## Dataset extract
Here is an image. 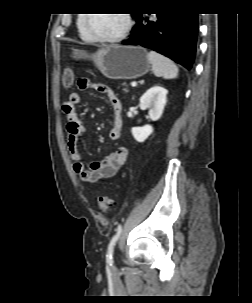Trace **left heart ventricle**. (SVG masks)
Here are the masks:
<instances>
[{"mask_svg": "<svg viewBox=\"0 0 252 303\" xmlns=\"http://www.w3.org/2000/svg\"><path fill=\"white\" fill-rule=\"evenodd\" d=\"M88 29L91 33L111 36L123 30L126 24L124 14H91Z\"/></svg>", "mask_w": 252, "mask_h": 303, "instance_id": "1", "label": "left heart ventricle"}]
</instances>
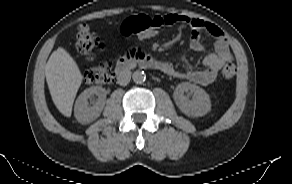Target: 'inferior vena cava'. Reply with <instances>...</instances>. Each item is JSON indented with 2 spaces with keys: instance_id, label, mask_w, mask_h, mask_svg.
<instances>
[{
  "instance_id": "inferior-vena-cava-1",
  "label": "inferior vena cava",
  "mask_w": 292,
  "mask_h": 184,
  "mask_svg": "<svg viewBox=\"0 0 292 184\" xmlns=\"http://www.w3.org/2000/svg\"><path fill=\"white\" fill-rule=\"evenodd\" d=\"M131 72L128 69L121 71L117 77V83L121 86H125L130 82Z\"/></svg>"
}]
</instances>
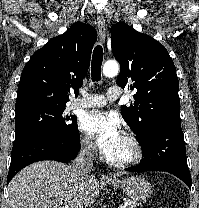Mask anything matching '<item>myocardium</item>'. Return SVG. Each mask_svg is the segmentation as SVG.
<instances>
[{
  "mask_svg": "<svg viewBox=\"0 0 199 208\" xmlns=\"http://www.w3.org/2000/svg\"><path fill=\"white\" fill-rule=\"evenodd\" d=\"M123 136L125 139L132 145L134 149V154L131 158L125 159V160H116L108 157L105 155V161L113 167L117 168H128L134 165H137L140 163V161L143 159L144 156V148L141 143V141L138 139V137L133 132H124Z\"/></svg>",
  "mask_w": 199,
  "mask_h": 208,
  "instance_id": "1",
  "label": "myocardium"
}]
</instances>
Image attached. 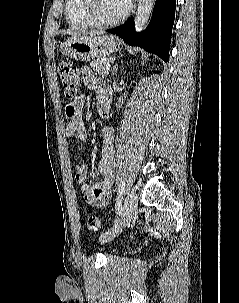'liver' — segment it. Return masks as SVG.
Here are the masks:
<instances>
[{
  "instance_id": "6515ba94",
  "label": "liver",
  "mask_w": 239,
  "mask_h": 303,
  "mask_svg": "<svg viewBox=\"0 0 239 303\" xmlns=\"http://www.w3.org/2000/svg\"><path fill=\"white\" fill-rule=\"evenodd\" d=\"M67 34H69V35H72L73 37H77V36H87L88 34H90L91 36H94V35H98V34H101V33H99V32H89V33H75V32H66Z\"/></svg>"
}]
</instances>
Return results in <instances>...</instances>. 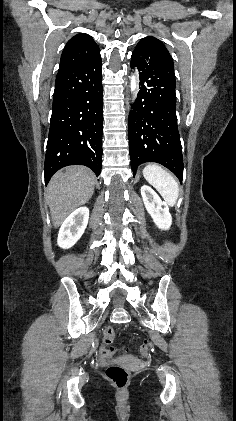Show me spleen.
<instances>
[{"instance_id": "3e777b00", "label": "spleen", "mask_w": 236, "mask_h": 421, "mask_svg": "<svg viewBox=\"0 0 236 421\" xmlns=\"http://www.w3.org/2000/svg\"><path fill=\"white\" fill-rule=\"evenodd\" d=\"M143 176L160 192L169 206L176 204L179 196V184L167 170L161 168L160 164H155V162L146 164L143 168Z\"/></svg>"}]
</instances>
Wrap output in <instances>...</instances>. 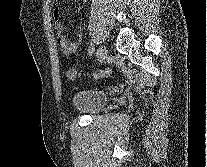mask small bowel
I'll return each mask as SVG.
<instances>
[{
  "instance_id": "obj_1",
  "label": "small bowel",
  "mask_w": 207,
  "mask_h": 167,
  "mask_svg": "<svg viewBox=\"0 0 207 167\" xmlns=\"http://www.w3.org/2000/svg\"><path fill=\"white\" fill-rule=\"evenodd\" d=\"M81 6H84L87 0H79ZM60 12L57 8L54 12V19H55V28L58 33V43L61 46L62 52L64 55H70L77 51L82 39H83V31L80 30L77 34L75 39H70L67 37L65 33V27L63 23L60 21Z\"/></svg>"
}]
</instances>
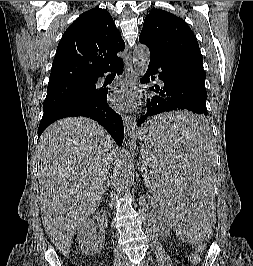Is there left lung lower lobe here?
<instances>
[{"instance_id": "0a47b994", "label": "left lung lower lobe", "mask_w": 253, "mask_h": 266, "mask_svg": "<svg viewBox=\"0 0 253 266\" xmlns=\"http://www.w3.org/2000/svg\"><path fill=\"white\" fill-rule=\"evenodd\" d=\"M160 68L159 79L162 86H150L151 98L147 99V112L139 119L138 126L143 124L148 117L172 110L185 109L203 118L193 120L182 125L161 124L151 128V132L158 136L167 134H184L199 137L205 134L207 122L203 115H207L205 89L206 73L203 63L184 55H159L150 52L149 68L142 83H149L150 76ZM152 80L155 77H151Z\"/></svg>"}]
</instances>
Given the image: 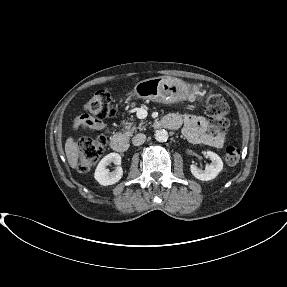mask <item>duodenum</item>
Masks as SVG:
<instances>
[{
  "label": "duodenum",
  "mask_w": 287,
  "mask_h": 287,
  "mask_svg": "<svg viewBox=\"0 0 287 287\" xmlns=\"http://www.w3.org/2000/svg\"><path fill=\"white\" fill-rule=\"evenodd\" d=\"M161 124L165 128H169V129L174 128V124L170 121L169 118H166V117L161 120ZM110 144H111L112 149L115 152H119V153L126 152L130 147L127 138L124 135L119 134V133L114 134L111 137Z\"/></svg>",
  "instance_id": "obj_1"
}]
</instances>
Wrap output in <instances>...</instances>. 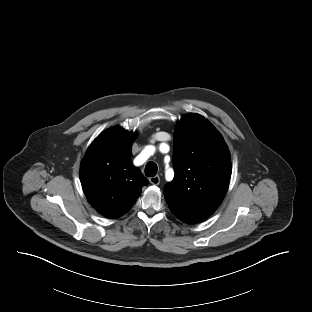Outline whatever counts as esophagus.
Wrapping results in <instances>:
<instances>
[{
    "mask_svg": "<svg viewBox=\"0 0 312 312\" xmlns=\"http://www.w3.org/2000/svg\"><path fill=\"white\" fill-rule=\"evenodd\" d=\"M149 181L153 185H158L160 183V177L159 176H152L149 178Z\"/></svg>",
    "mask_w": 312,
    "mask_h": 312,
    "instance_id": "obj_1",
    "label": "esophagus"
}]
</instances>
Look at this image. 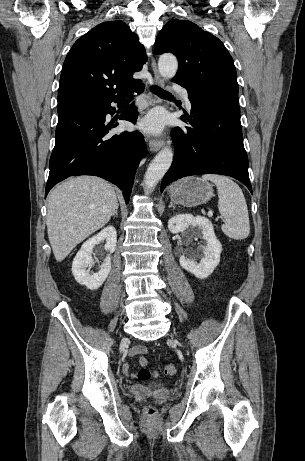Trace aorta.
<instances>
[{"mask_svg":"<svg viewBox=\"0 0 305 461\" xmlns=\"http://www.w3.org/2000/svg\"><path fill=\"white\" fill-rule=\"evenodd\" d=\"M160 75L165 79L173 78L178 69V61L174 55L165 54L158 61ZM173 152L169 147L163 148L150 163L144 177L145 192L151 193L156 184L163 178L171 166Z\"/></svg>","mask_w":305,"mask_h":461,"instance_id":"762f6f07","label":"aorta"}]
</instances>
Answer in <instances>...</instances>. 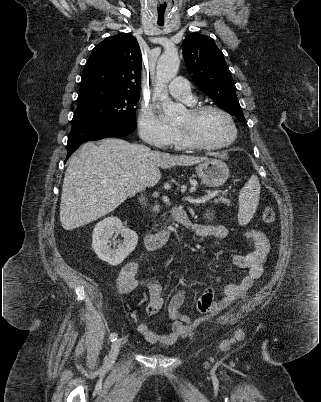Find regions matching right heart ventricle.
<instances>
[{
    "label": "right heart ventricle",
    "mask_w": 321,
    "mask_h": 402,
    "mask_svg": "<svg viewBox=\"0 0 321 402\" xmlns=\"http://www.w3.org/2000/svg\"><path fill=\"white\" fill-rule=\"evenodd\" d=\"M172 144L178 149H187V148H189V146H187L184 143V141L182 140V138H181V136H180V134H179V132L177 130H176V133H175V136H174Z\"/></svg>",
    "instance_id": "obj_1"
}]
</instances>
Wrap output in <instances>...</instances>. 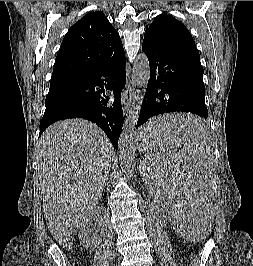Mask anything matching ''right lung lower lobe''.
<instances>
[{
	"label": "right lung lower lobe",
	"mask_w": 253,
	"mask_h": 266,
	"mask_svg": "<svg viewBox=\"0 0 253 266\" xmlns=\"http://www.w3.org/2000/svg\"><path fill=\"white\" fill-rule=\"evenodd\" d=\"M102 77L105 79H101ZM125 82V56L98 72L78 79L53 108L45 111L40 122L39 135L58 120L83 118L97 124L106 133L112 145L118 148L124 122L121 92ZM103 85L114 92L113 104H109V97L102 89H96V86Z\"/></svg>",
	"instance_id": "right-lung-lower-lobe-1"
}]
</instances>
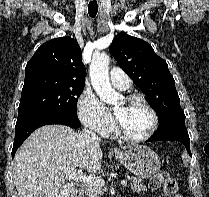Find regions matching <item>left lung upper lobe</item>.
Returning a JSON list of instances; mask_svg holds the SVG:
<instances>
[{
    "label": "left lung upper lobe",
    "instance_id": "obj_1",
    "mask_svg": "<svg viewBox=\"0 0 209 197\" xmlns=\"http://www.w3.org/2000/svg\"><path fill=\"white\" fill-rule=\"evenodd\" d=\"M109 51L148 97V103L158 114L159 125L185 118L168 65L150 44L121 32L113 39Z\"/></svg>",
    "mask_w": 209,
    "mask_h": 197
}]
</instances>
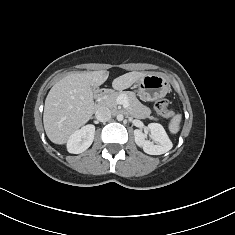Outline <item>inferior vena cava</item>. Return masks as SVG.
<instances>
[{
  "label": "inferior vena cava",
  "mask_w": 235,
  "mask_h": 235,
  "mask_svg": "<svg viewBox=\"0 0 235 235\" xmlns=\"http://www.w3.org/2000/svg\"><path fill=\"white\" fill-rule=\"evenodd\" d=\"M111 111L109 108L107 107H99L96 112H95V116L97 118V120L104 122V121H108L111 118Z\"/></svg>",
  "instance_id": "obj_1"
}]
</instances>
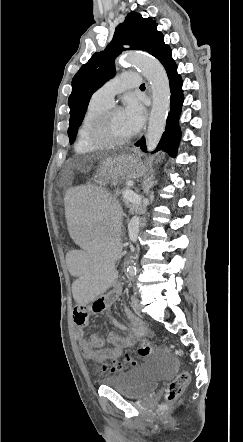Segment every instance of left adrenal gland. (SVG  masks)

## Task item
Leave the pictures out, and retype exactly the lines from the one containing "Outline <item>inferior vena" through the last line of the entries above, both included.

## Answer for this exercise
Outline <item>inferior vena cava</item>. Return masks as SVG.
<instances>
[{
  "label": "inferior vena cava",
  "mask_w": 235,
  "mask_h": 235,
  "mask_svg": "<svg viewBox=\"0 0 235 235\" xmlns=\"http://www.w3.org/2000/svg\"><path fill=\"white\" fill-rule=\"evenodd\" d=\"M111 111L109 108L107 107H99L96 112H95V116L97 118V120L104 122V121H108L111 118Z\"/></svg>",
  "instance_id": "obj_1"
}]
</instances>
Segment every instance of left adrenal gland. (SVG  masks)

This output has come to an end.